* **Material for the task**:
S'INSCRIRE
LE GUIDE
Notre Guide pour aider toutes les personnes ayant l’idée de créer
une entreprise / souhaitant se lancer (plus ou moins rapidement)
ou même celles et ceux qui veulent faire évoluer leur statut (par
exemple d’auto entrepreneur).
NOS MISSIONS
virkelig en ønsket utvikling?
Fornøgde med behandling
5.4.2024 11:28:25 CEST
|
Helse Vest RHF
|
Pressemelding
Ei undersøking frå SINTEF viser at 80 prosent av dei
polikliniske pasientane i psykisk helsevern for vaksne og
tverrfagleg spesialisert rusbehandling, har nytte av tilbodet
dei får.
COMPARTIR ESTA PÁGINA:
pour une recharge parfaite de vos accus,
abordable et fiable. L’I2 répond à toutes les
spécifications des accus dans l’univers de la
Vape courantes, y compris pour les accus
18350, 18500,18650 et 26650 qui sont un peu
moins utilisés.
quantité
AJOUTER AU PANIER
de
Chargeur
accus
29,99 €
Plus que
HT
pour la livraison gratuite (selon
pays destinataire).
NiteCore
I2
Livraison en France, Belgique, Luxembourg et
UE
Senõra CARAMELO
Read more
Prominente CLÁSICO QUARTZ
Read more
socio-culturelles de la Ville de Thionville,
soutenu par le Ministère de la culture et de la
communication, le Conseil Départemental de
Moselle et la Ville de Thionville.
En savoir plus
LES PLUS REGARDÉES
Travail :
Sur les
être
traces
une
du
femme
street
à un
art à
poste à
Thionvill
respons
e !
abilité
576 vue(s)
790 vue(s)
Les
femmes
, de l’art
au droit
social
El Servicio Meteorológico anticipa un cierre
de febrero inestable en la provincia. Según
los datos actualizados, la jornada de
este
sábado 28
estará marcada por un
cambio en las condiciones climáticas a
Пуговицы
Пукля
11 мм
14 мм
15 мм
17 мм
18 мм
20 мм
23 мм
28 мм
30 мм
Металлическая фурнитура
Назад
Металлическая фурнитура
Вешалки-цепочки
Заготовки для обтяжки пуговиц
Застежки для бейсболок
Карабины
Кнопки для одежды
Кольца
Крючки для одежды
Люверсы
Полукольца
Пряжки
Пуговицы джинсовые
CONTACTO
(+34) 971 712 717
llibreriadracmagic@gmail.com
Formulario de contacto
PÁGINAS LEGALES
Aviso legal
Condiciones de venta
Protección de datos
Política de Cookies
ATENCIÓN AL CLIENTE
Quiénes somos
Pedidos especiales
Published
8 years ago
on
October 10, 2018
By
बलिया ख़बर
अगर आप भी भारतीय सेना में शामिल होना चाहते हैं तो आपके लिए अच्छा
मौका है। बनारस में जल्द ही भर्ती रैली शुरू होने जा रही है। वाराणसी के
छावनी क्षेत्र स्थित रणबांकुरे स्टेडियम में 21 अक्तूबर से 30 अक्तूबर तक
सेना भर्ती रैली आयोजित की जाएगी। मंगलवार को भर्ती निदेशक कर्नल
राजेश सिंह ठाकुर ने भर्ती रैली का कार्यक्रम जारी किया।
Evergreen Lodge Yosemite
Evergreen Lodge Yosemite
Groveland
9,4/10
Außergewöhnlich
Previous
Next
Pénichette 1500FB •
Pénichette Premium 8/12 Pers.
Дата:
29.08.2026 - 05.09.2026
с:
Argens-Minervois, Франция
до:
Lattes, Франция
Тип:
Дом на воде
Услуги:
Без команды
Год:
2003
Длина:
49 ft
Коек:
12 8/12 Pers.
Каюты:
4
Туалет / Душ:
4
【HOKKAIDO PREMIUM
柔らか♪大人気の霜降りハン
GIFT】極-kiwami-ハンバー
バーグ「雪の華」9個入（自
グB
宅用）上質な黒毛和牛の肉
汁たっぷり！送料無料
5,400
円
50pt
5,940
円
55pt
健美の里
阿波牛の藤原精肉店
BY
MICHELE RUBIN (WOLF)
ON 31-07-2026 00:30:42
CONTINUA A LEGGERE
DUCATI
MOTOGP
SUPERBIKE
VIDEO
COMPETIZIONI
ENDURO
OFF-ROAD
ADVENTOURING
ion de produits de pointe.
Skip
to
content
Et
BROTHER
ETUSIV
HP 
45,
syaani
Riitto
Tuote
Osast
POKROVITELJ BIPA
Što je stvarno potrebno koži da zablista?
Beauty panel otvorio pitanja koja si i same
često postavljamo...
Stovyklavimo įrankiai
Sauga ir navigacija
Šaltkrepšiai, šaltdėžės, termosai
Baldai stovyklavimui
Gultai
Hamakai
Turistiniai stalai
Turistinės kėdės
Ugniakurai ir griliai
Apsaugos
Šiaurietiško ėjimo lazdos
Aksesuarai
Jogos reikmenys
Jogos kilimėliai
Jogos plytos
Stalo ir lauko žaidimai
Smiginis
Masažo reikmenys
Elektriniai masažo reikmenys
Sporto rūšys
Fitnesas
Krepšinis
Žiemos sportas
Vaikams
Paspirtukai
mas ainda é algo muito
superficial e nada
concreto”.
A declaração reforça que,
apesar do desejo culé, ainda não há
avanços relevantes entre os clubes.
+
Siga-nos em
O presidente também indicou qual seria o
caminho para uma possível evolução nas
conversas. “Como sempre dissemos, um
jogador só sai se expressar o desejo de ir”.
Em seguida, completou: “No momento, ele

* **About this exercise**: Quote the listing above from its first line to the line with "Pressemelding", inclusive, and add nothing.

* **Output for this exercise**:
S'INSCRIRE
LE GUIDE
Notre Guide pour aider toutes les personnes ayant l’idée de créer
une entreprise / souhaitant se lancer (plus ou moins rapidement)
ou même celles et ceux qui veulent faire évoluer leur statut (par
exemple d’auto entrepreneur).
NOS MISSIONS
virkelig en ønsket utvikling?
Fornøgde med behandling
5.4.2024 11:28:25 CEST
|
Helse Vest RHF
|
Pressemelding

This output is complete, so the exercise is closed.